Mis dudas sobre la confiabilidad del sistema
electoral colombiano radican en el hecho de que, desde el gobierno conjunto de
Santos y Timo, tenemos el cómputo electrónico de las votaciones. Ahora, los
resultados se anuncian contados minutos después del cierre de las urnas. En
ningún otro país del mundo se conoce el resultado con tanta rapidez. Este
récord Guiness es altamente sospechoso. El cómputo lo realiza una compañía
privada, estrechamente ligada por vínculos de íntima amistad con Juan Manuel
Santos, empresa que se embolsica, además, una cifra astronómica (como medio
billón de pesos) por unas pocas horas de trabajo.
Con el cómputo privatizado (¡y en qué
condiciones!), cualquier fraude electrónico es posible, de tal manera que la
adopción del voto electrónico no solo completa las posibles maniobras
electorales, sino que también puede responder a otras maquinaciones non sanctas. Aunque repudio
categóricamente el voto electrónico, este se me hace menos asustador que la
continuación del cómputo electrónico por parte de extraños contratistas.

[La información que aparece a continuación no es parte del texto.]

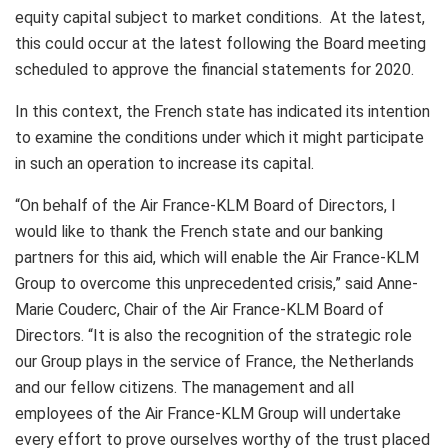
equity capital subject to market conditions. At the latest,
this could occur at the latest following the Board meeting
scheduled to approve the financial statements for 2020.
In this context, the French state has indicated its intention
to examine the conditions under which it might participate
in such an operation to increase its capital.
“On behalf of the Air France-KLM Board of Directors, I
would like to thank the French state and our banking
partners for this aid, which will enable the Air France-KLM
Group to overcome this unprecedented crisis,” said Anne-
Marie Couderc, Chair of the Air France-KLM Board of
Directors. “It is also the recognition of the strategic role
our Group plays in the service of France, the Netherlands
and our fellow citizens. The management and all
employees of the Air France-KLM Group will undertake
every effort to prove ourselves worthy of the trust placed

En las últimas elecciones presidenciales los
ciudadanos votaron en 107.916 mesas (urnas). ¿Cuánto dinero vale esa cantidad
enorme de terminales de computador, máquinas que apenas se usarán cada cuatro
años y que buena parte de los votantes no sabrá manejar? Ese suministro
representa una suma colosal, que tendría mejor destino en el sistema de salud,
en educación o en construcciones carcelarias, para no citar sino tres frentes
bastante descuidados.
Ahora bien, el poder presidencial en Colombia
se parece cada vez más a la piel de zapa, porque se contrae después de cada ocasión
en que se ejerce. Desde luego, la tridivisión del poder es necesaria para la
democracia, pero a partir de la Constitución del 91 y de sus incontables
reformas, la continua reducción de las facultades presidenciales es alarmante:
Ya no nombra gobernadores; a los alcaldes se les ha delegado —inconstitucional
e irresponsablemente— el manejo del orden público; Procuraduría y Fiscalía son
ruedas sueltas; las altas cortes usurpan funciones y prevarican a la lata, sin
que se las pueda controlar; toda la educación está al servicio de la
subversión, y así sucesivamente…
En este panorama de anarquía el Ejecutivo
parece disfrutar de su impotencia. Hasta la Registraduría y el Consejo
Electoral son organismos autónomos en poder de las voraces clientelas. El
Consejo Nacional Electoral es la emanación de lo peor de la politiquería y los
antecedentes del nuevo registrador son típicos del manzanillo profesional. El
poder electoral ordena gastos gigantescos, innecesarios y muy cuestionables,
sin que el gobierno opine.
En fin, ¿qué nos espera, si la Administración
sigue acatando toda la falsa legitimidad que está conduciendo al país al caos, ahora,
y al abismo electoral en 2022?
Entre la multitud de desórdenes que no se
enfrentan, se cuenta la amenaza electoral del posible fraude electrónico, que
puede enterrar la democracia. Por tanto, el presidente no puede marginarse
dejando al Consejo Nacional Electoral a cargo de la mecánica comicial. Hay que
limpiar el sistema, asegurar el cómputo imparcial y veraz, eliminar
intermediarios costosos y sesgados y devolver la confianza al ciudadano. De lo
contrario, en 2022 podremos tener mayúscula sorpresa y la instalación del
madurismo colombiano.
***
¡Seguramente la ministra de Ciencia, Tecnología
e Innovación ya descubrió el remedio eficaz para el coronavirus!